Exercise
Using only the entries below, output the lines starting at the one containing "สินค้าเครื่องลับคม" and ending at the one containing "ШЛЯПНЫЕ КОРОБ", exactly and inclusive of both, omitting the pictures.

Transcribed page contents
* * *

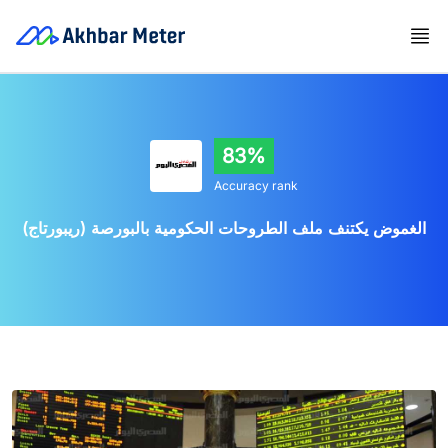
83%
Accuracy rank
الغموض يكتنف ملف الطروحات الحكومية بالبورصة (ريبورتاج)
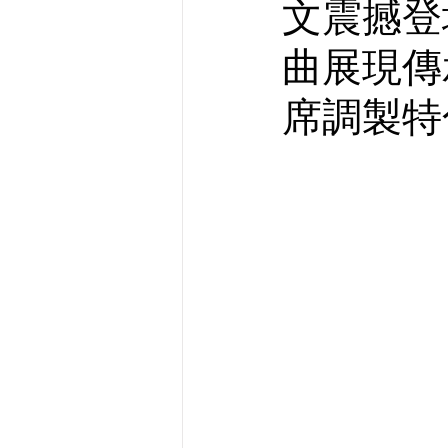
文震撼登
曲展現傳
席調製特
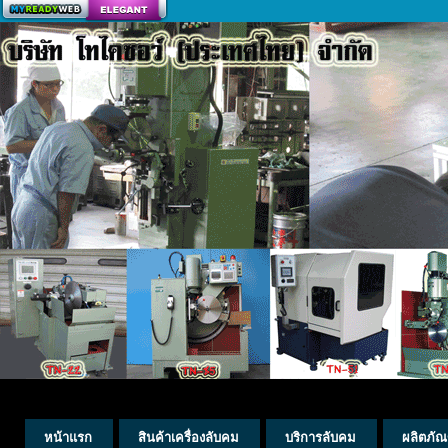
สร้างเว็บ
หน้าแรก
สินค้าเครื่องลับคม
บริการลับคม
ผลิตภัณ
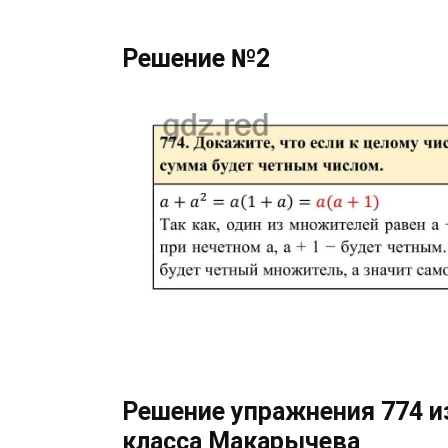
Решение №2
Решение упражнения 774 из
класса Макарычева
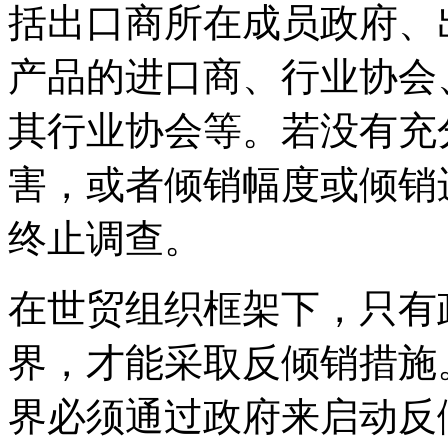
括出口商所在成员政府、
产品的进口商、行业协会
其行业协会等。若没有充
害，或者倾销幅度或倾销
终止调查。
在世贸组织框架下，只有
界，才能采取反倾销措施
界必须通过政府来启动反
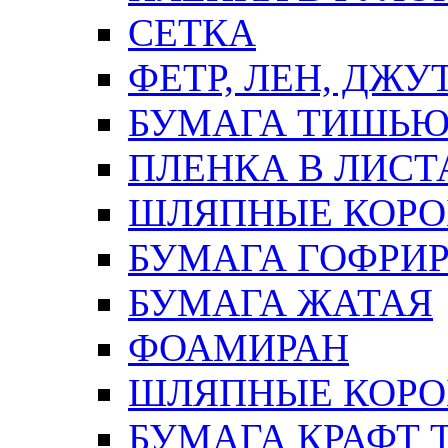
СЕТКА
ФЕТР, ЛЕН, ДЖУ
БУМАГА ТИШЬ
ПЛЕНКА В ЛИСТ
ШЛЯПНЫЕ КОРО
БУМАГА ГОФРИ
БУМАГА ЖАТАЯ
ФОАМИРАН
ШЛЯПНЫЕ КОРОБ
БУМАГА КРАФТ 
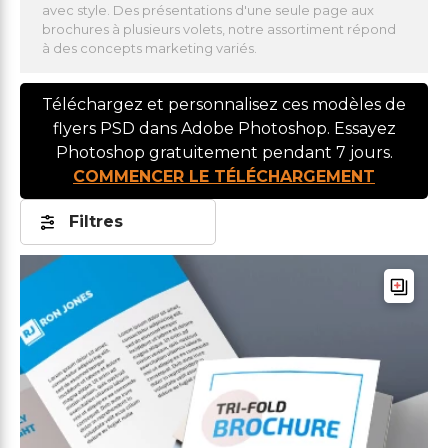
avec style. Des présentations d'une seule page aux
brochures à plusieurs volets, notre assortiment répond
à des concepts marketing variés.
Téléchargez et personnalisez ces modèles de
flyers PSD dans Adobe Photoshop. Essayez
Photoshop gratuitement pendant 7 jours.
COMMENCER LE TÉLÉCHARGEMENT
Filtres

* * *

Task output
สินค้าเครื่องลับคม
บริการลับคม
ผลิตภัณ
Решение №2
Решение упражнения 774 из
класса Макарычева
括出口商所在成员政府、
产品的进口商、行业协会
其行业协会等。若没有充
害，或者倾销幅度或倾销
终止调查。
在世贸组织框架下，只有
界，才能采取反倾销措施
界必须通过政府来启动反
СЕТКА
ФЕТР, ЛЕН, ДЖУ
БУМАГА ТИШЬ
ПЛЕНКА В ЛИСТ
ШЛЯПНЫЕ КОРО
БУМАГА ГОФРИ
БУМАГА ЖАТАЯ
ФОАМИРАН
ШЛЯПНЫЕ КОРОБ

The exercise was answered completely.